This is great - I just found this thread after spending this afternoon trying to get a Gaggia Classic apart to fix! My sis inlaw gave me theirs to look at as it was leaking and not flowing well. It's a 2004 machine, spent its life in hard water, never been serviced I think...  the group gasket is rock hard (crumbling in fact) and the shower holding plate will not budge after several hours in descaler and some judicial whacking with a 2lb hammer... at least I have some more ideas to try without thinking that I'll destroy the machine! I'll check my box of bolts in the morning. I assume I'll probably need to replace the whole group head if the plate won't budge?

Cheers,

Martin


----------



## iammart (Jan 23, 2012)

I can confirm that Scott-Westy's method works a treat on the most stubborn shower plate! I used a bolt and penny washer through the centre screen hole, then a hefty pair of pliers as a lever to pop the plate straight up. Cruddy doesn't describe it! I should have taken some pictures... the gasket lifted out easy enough and the head cleaned up nicely. No leaks now (at least from that area!)

Cheers,

Martin


----------



## Lynx (Jan 17, 2013)

I had the same problem, googled for advice and found this thread. My shower plate on a used machine purchased from ebay, was almost welded on.
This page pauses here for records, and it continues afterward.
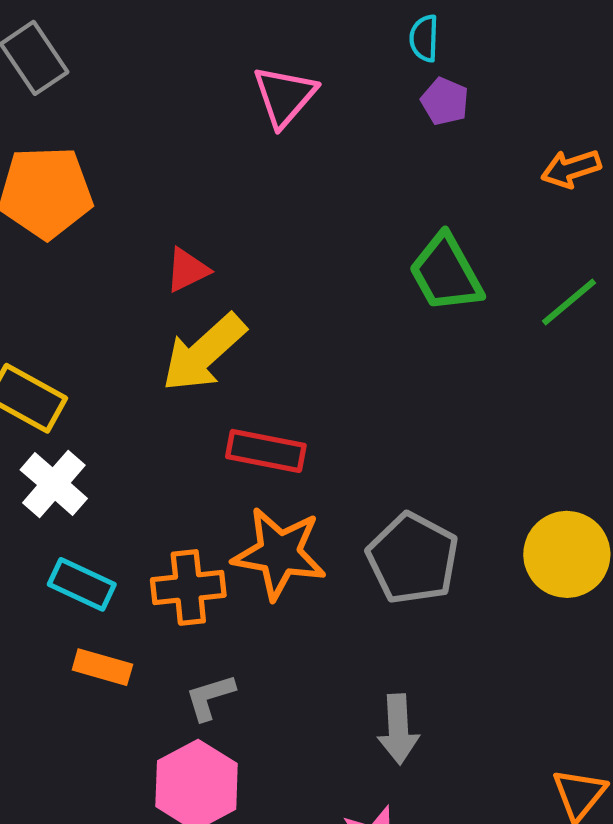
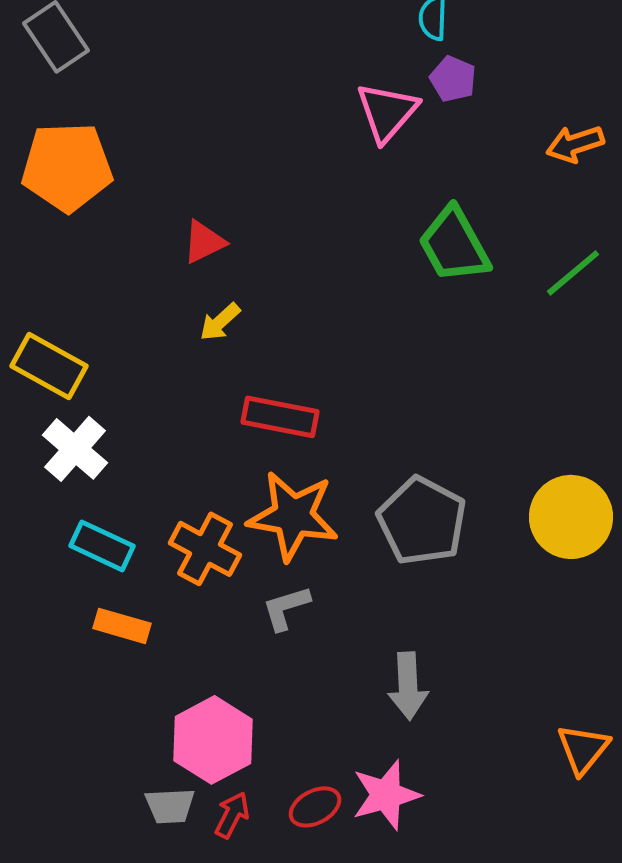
pink triangle: (284, 96) -> (387, 112), moved
yellow arrow: (204, 353) -> (220, 322), size x0.5
orange cross: (188, 587) -> (205, 549), turned 34
gray L-shape: (210, 697) -> (286, 608), moved

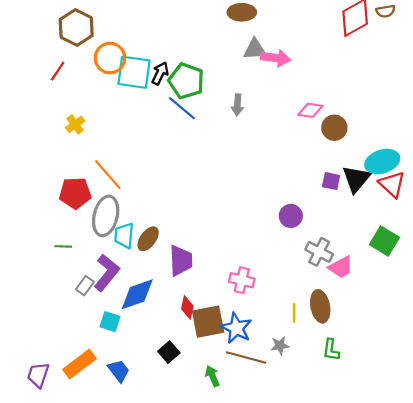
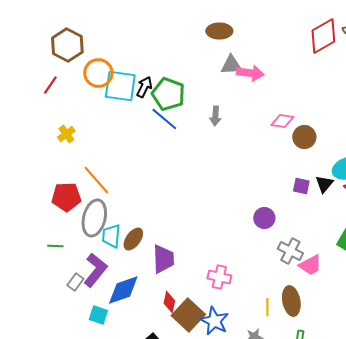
black triangle: (356, 179) -> (324, 184), size x0.7
brown square: (208, 322) -> (188, 315), turned -36

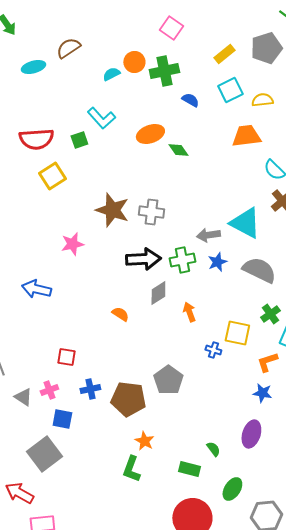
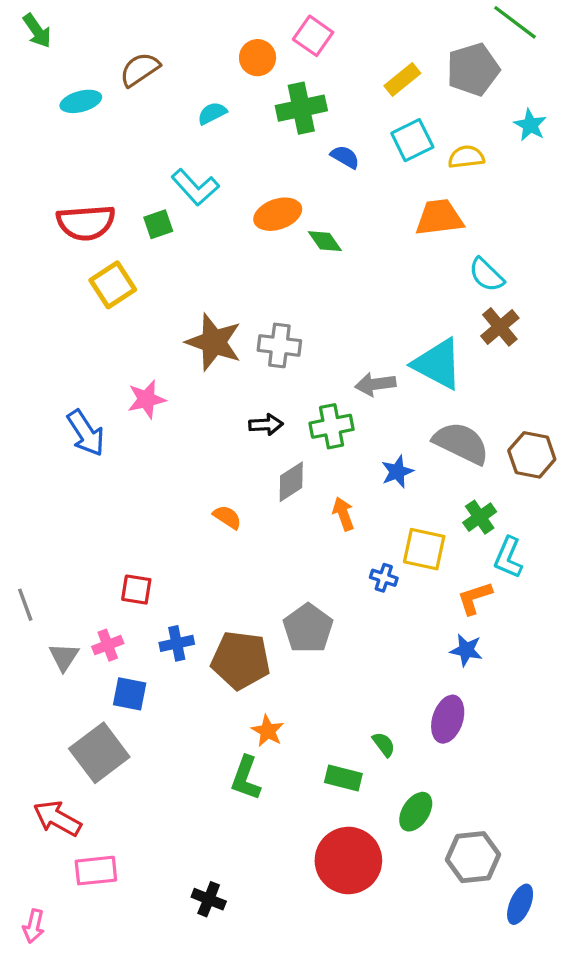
orange circle: (134, 62) -> (258, 58), moved
black arrow: (143, 259) -> (266, 425), size x0.6
blue star: (217, 262) -> (397, 472), moved
blue arrow: (36, 289) -> (86, 433), moved, turned -136
gray triangle: (23, 397) -> (64, 657), turned 30

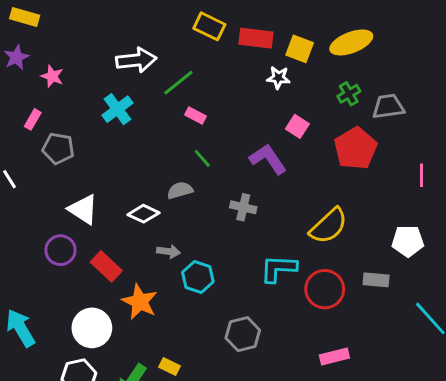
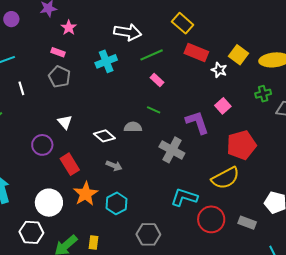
red rectangle: (256, 38) -> (196, 52), moved
pink rectangle: (33, 119) -> (58, 52), moved, turned 64
red pentagon: (356, 148) -> (241, 145), moved
green line: (202, 158) -> (154, 110), turned -40
gray cross: (243, 207) -> (172, 150), size x1.4
white triangle: (83, 209) -> (65, 122), size x0.7
cyan hexagon: (198, 277) -> (117, 203), moved
yellow rectangle: (170, 366) -> (94, 242), turned 56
Thanks to members answers on this forum I modified the techniques suggested.

M5 bolt from local hardware shop.

Washers steping up in size from M5 size to around M8

M5 nute

Pair of gas pliers, the one which will extend to accomodate very large nut.
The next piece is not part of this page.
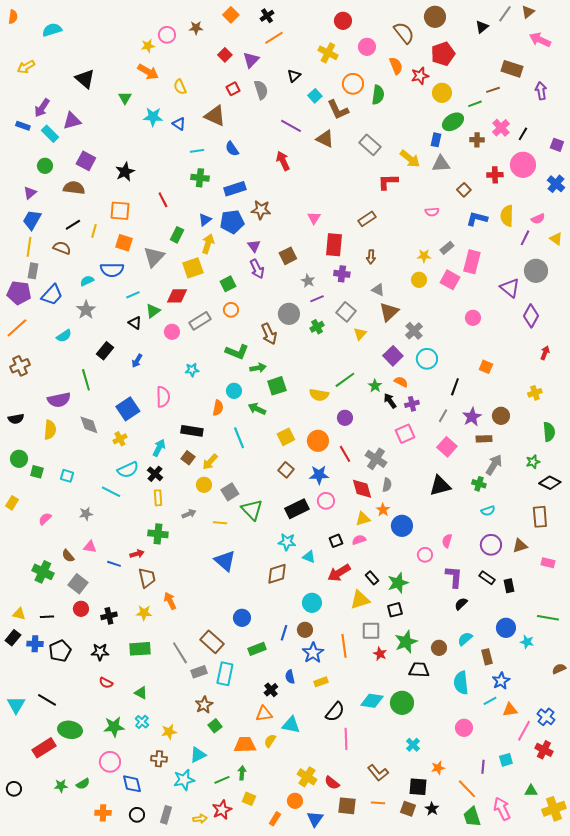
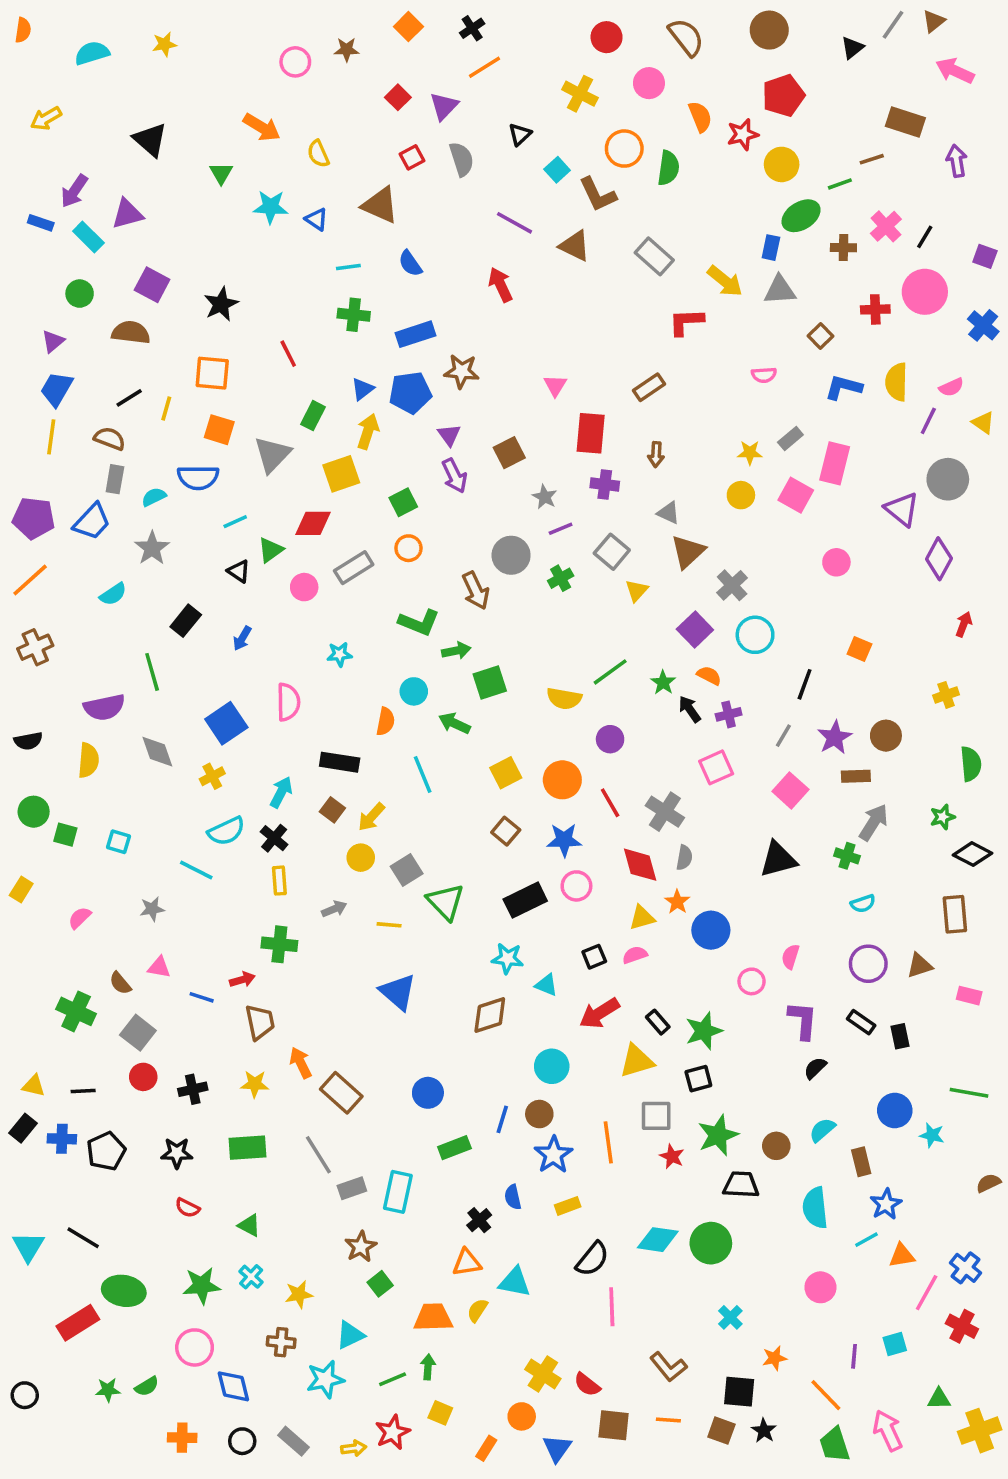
brown semicircle: (404, 33) -> (686, 37), moved
yellow star: (148, 46) -> (164, 44), moved
gray rectangle: (33, 271) -> (115, 479), moved
brown rectangle: (212, 642) -> (341, 1093), moved
gray rectangle: (166, 815) -> (294, 1441), turned -66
Place pliers flat across shower holding plate and outer metal where porterfilter go's in

Attached nut to M5 bolt

Place smallest washer of M5 bolt, then step up in size with washers.

Put bolt through gap in the pliers used to adjust size.

Slowly tighten, stop bolt from turning used screwdriver.

Now as you tighten the nut the shower holding plate will seperate from head.

Lynn


----------